Entre as falhas encontradas pelos especialistas ouvidos pelo PÚBLICO, estão vídeos sem legendas e sem um texto explicativo, pouco contraste de cores, uma navegação impraticável para quem só usa o teclado e a ausência de identificação das línguas (o português e o inglês), dificultando a tarefa dos leitores de ecrã usados por quem tem problemas de visão.

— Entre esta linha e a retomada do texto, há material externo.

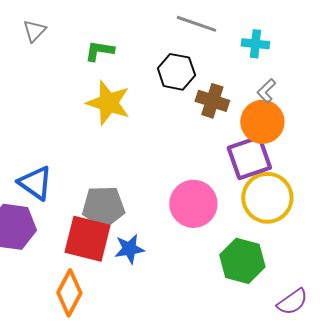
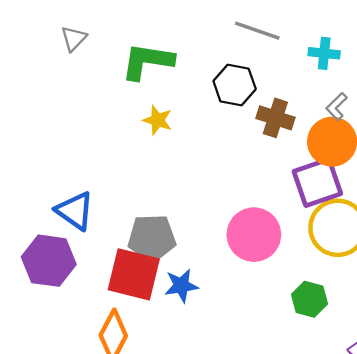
green L-shape: (99, 51) -> (147, 61), size x1.6
yellow star: (108, 103) -> (158, 120), size x0.6
green hexagon: (242, 261) -> (309, 299), size x0.7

O conteúdo não é completamente inacessível senão em casos pontuais, mas está apresentado de uma forma que torna pouco prática a leitura por parte de cidadãos com necessidades especiais”, explica Bruno Figueiredo, director da empresa Ideias e Imagens, que faz consultoria nesta área. “Os principais cidadãos afectados são os invisuais, pessoas com deficiências auditivas e pessoas com deficiências motoras nos membros superiores”.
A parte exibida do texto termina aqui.